Problem statement | The whole listing below should be printed again exactly, with no images.

Dataset excerpts |

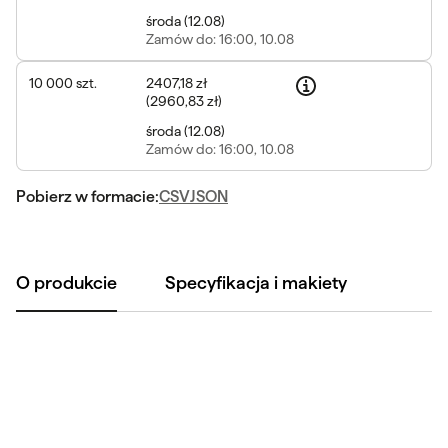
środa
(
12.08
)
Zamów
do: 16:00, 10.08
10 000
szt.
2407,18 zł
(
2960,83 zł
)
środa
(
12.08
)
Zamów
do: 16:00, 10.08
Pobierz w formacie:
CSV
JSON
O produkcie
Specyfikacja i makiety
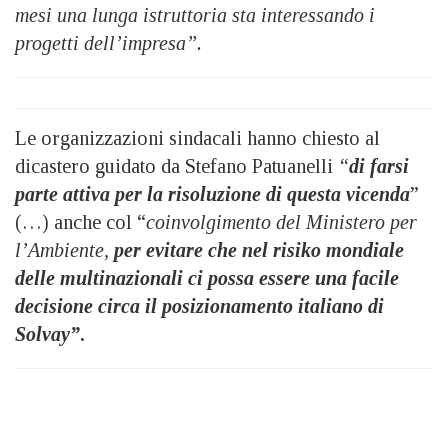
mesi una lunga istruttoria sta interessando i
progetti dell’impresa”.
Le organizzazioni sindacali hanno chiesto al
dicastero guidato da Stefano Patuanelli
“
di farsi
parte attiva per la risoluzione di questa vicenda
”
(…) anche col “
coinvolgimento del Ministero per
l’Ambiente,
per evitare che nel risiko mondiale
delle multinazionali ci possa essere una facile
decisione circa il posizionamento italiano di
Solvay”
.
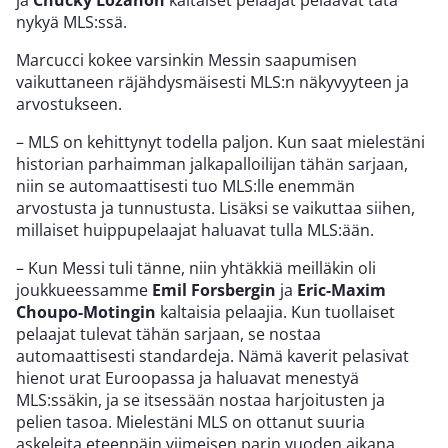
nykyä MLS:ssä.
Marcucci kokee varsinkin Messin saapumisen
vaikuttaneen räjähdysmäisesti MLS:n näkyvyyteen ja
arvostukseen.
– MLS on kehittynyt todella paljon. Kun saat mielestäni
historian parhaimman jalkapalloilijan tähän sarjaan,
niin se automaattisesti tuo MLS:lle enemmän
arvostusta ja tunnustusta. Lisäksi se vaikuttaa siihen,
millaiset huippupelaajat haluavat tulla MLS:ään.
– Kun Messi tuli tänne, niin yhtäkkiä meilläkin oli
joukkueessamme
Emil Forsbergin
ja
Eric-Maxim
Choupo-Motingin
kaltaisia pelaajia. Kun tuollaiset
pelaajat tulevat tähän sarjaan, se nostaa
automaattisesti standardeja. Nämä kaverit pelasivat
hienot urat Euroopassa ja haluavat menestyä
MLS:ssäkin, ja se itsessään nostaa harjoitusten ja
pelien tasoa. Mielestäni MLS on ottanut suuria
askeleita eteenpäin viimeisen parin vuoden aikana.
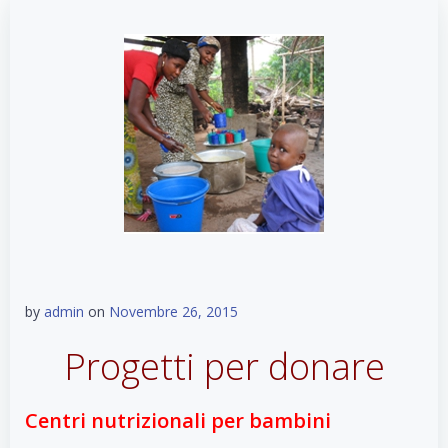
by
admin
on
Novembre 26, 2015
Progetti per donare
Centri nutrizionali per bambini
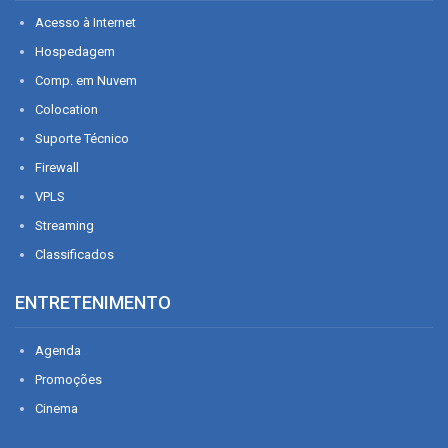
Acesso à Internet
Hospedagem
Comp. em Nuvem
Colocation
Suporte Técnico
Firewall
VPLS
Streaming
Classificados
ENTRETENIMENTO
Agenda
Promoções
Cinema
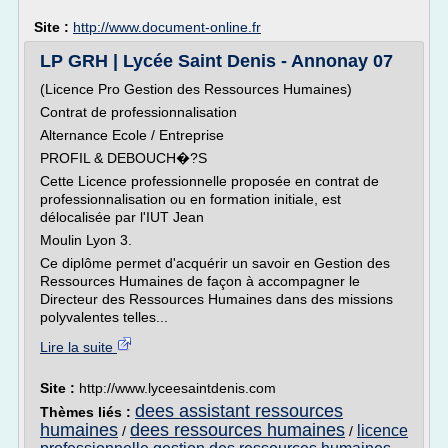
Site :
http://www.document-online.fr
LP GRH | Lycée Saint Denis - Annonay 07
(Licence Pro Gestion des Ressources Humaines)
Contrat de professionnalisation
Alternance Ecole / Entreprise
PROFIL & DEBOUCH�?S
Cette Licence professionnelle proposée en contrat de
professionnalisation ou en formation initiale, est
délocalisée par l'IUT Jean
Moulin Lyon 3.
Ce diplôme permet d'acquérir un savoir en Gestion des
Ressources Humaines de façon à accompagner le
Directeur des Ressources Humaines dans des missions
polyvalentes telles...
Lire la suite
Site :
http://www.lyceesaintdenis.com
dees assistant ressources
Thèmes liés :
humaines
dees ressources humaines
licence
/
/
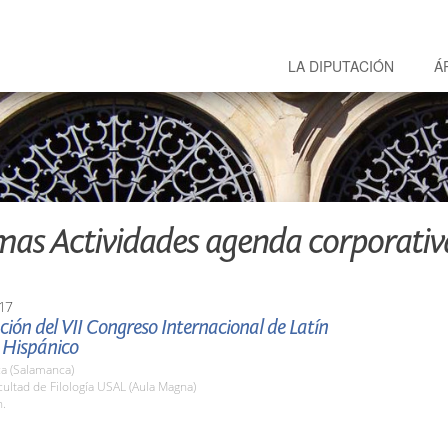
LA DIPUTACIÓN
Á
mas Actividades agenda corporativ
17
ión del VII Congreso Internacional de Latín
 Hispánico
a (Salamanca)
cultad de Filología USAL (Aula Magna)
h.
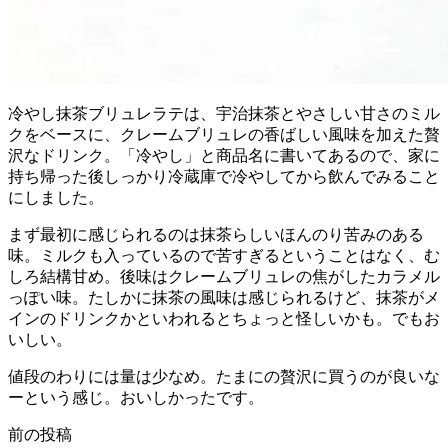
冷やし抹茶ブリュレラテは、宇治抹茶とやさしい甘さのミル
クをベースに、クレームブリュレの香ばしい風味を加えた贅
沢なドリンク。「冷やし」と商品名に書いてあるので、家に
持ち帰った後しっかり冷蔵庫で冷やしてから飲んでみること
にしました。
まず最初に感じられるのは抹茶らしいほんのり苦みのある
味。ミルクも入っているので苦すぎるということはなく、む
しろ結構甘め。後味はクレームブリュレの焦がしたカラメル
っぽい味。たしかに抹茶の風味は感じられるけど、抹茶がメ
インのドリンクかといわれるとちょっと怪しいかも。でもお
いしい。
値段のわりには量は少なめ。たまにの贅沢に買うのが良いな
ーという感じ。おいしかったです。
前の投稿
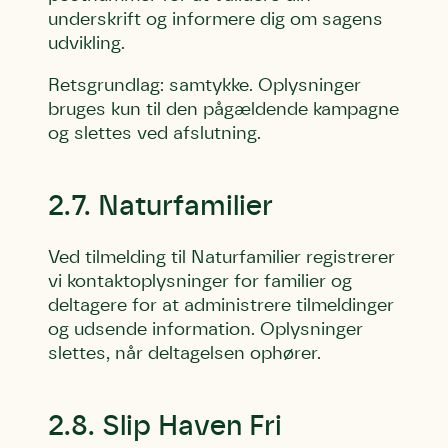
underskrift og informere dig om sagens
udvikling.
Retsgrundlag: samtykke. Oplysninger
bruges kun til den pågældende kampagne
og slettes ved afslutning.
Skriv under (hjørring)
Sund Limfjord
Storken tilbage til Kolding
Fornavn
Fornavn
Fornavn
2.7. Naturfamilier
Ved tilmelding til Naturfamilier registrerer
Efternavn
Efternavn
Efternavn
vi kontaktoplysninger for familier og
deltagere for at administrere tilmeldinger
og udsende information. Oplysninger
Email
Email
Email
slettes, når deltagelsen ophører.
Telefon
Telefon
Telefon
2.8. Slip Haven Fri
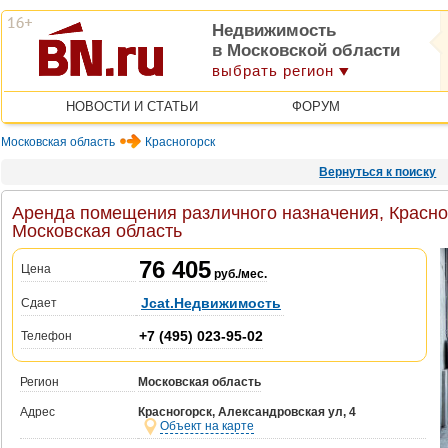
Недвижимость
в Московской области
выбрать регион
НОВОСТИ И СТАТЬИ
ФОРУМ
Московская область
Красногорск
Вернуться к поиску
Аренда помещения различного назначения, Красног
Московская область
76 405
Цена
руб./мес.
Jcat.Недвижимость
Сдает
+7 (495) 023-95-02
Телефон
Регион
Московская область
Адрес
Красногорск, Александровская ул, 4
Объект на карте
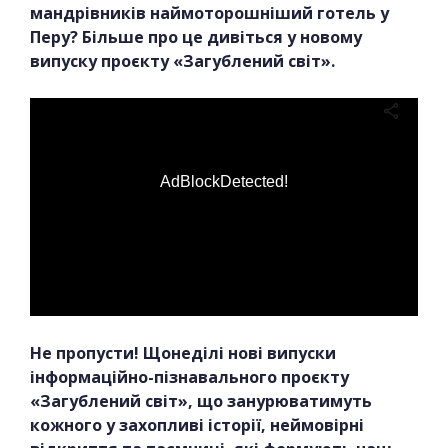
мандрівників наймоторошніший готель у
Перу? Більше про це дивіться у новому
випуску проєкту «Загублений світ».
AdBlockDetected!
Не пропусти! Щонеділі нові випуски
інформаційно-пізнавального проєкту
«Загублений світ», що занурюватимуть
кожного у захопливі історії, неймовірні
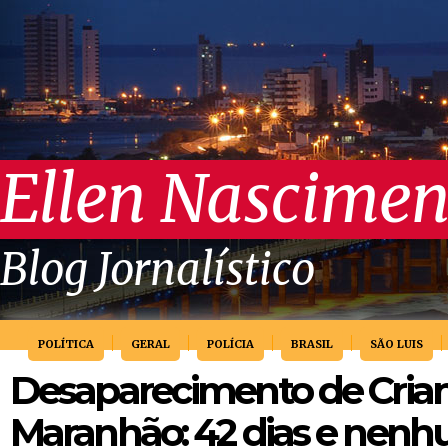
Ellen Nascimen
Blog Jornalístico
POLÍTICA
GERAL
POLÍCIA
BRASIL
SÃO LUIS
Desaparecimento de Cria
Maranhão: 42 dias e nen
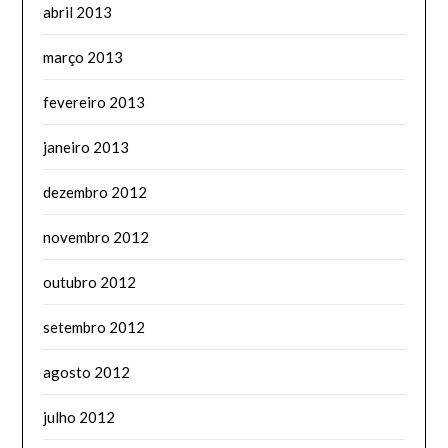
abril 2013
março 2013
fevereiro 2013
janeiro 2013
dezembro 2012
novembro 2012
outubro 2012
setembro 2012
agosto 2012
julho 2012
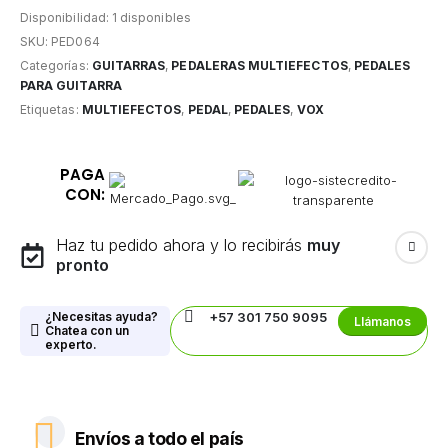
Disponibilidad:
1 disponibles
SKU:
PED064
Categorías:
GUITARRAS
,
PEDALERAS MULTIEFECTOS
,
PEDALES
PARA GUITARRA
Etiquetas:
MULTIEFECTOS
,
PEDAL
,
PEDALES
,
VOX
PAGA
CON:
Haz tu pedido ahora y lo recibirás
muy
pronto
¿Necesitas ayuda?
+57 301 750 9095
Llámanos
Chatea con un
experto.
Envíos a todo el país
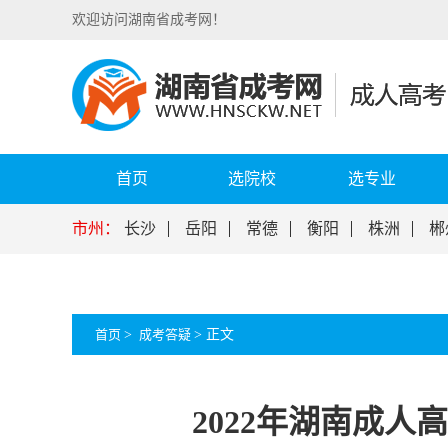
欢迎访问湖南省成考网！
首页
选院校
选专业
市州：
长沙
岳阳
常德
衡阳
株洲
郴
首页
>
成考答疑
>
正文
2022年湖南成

Response to the exercise |
środa
(
12.08
)
Zamów
do: 16:00, 10.08
10 000
szt.
2407,18 zł
(
2960,83 zł
)
środa
(
12.08
)
Zamów
do: 16:00, 10.08
Pobierz w formacie:
CSV
JSON
O produkcie
Specyfikacja i makiety
mesi una lunga istruttoria sta interessando i
progetti dell’impresa”.
Le organizzazioni sindacali hanno chiesto al
dicastero guidato da Stefano Patuanelli
“
di farsi
parte attiva per la risoluzione di questa vicenda
”
(…) anche col “
coinvolgimento del Ministero per
l’Ambiente,
per evitare che nel risiko mondiale
delle multinazionali ci possa essere una facile
decisione circa il posizionamento italiano di
Solvay”
.
nykyä MLS:ssä.
Marcucci kokee varsinkin Messin saapumisen
vaikuttaneen räjähdysmäisesti MLS:n näkyvyyteen ja
arvostukseen.
– MLS on kehittynyt todella paljon. Kun saat mielestäni
historian parhaimman jalkapalloilijan tähän sarjaan,
niin se automaattisesti tuo MLS:lle enemmän
arvostusta ja tunnustusta. Lisäksi se vaikuttaa siihen,
millaiset huippupelaajat haluavat tulla MLS:ään.
– Kun Messi tuli tänne, niin yhtäkkiä meilläkin oli
joukkueessamme
Emil Forsbergin
ja
Eric-Maxim
Choupo-Motingin
kaltaisia pelaajia. Kun tuollaiset
pelaajat tulevat tähän sarjaan, se nostaa
automaattisesti standardeja. Nämä kaverit pelasivat
hienot urat Euroopassa ja haluavat menestyä
MLS:ssäkin, ja se itsessään nostaa harjoitusten ja
pelien tasoa. Mielestäni MLS on ottanut suuria
askeleita eteenpäin viimeisen parin vuoden aikana.
by
admin
on
Novembre 26, 2015
Progetti per donare
Centri nutrizionali per bambini
Acesso à Internet
Hospedagem
Comp. em Nuvem
Colocation
Suporte Técnico
Firewall
VPLS
Streaming
Classificados
ENTRETENIMENTO
Agenda
Promoções
Cinema
Site :
http://www.document-online.fr
LP GRH | Lycée Saint Denis - Annonay 07
(Licence Pro Gestion des Ressources Humaines)
Contrat de professionnalisation
Alternance Ecole / Entreprise
PROFIL & DEBOUCH�?S
Cette Licence professionnelle proposée en contrat de
professionnalisation ou en formation initiale, est
délocalisée par l'IUT Jean
Moulin Lyon 3.
Ce diplôme permet d'acquérir un savoir en Gestion des
Ressources Humaines de façon à accompagner le
Directeur des Ressources Humaines dans des missions
polyvalentes telles...
Lire la suite
Site :
http://www.lyceesaintdenis.com
dees assistant ressources
Thèmes liés :
humaines
dees ressources humaines
licence
/
/
LA DIPUTACIÓN
Á
mas Actividades agenda corporativ
17
ión del VII Congreso Internacional de Latín
 Hispánico
a (Salamanca)
cultad de Filología USAL (Aula Magna)
h.
冷やし抹茶ブリュレラテは、宇治抹茶とやさしい甘さのミル
クをベースに、クレームブリュレの香ばしい風味を加えた贅
沢なドリンク。「冷やし」と商品名に書いてあるので、家に
持ち帰った後しっかり冷蔵庫で冷やしてから飲んでみること
にしました。
まず最初に感じられるのは抹茶らしいほんのり苦みのある
味。ミルクも入っているので苦すぎるということはなく、む
しろ結構甘め。後味はクレームブリュレの焦がしたカラメル
っぽい味。たしかに抹茶の風味は感じられるけど、抹茶がメ
インのドリンクかといわれるとちょっと怪しいかも。でもお
いしい。
値段のわりには量は少なめ。たまにの贅沢に買うのが良いな
ーという感じ。おいしかったです。
前の投稿
underskrift og informere dig om sagens
udvikling.
Retsgrundlag: samtykke. Oplysninger
bruges kun til den pågældende kampagne
og slettes ved afslutning.
Skriv under (hjørring)
Sund Limfjord
Storken tilbage til Kolding
Fornavn
Fornavn
Fornavn
2.7. Naturfamilier
Ved tilmelding til Naturfamilier registrerer
Efternavn
Efternavn
Efternavn
vi kontaktoplysninger for familier og
deltagere for at administrere tilmeldinger
og udsende information. Oplysninger
Email
Email
Email
slettes, når deltagelsen ophører.
Telefon
Telefon
Telefon
2.8. Slip Haven Fri
Недвижимость
в Московской области
выбрать регион
НОВОСТИ И СТАТЬИ
ФОРУМ
Московская область
Красногорск
Вернуться к поиску
Аренда помещения различного назначения, Красног
Московская область
76 405
Цена
руб./мес.
Jcat.Недвижимость
Сдает
+7 (495) 023-95-02
Телефон
Регион
Московская область
Адрес
Красногорск, Александровская ул, 4
Объект на карте
мандрівників наймоторошніший готель у
Перу? Більше про це дивіться у новому
випуску проєкту «Загублений світ».
AdBlockDetected!
Не пропусти! Щонеділі нові випуски
інформаційно-пізнавального проєкту
«Загублений світ», що занурюватимуть
кожного у захопливі історії, неймовірні
Ellen Nascimen
Blog Jornalístico
POLÍTICA
GERAL
POLÍCIA
BRASIL
SÃO LUIS
Desaparecimento de Cria
Maranhão: 42 dias e nen
abril 2013
março 2013
fevereiro 2013
janeiro 2013
dezembro 2012
novembro 2012
outubro 2012
setembro 2012
agosto 2012
julho 2012
Disponibilidad:
1 disponibles
SKU:
PED064
Categorías:
GUITARRAS
,
PEDALERAS MULTIEFECTOS
,
PEDALES
PARA GUITARRA
Etiquetas:
MULTIEFECTOS
,
PEDAL
,
PEDALES
,
VOX
PAGA
CON:
Haz tu pedido ahora y lo recibirás
muy
pronto
¿Necesitas ayuda?
+57 301 750 9095
Llámanos
Chatea con un
experto.
Envíos a todo el país
欢迎访问湖南省成考网！
首页
选院校
选专业
市州：
长沙
岳阳
常德
衡阳
株洲
郴
首页
>
成考答疑
>
正文
2022年湖南成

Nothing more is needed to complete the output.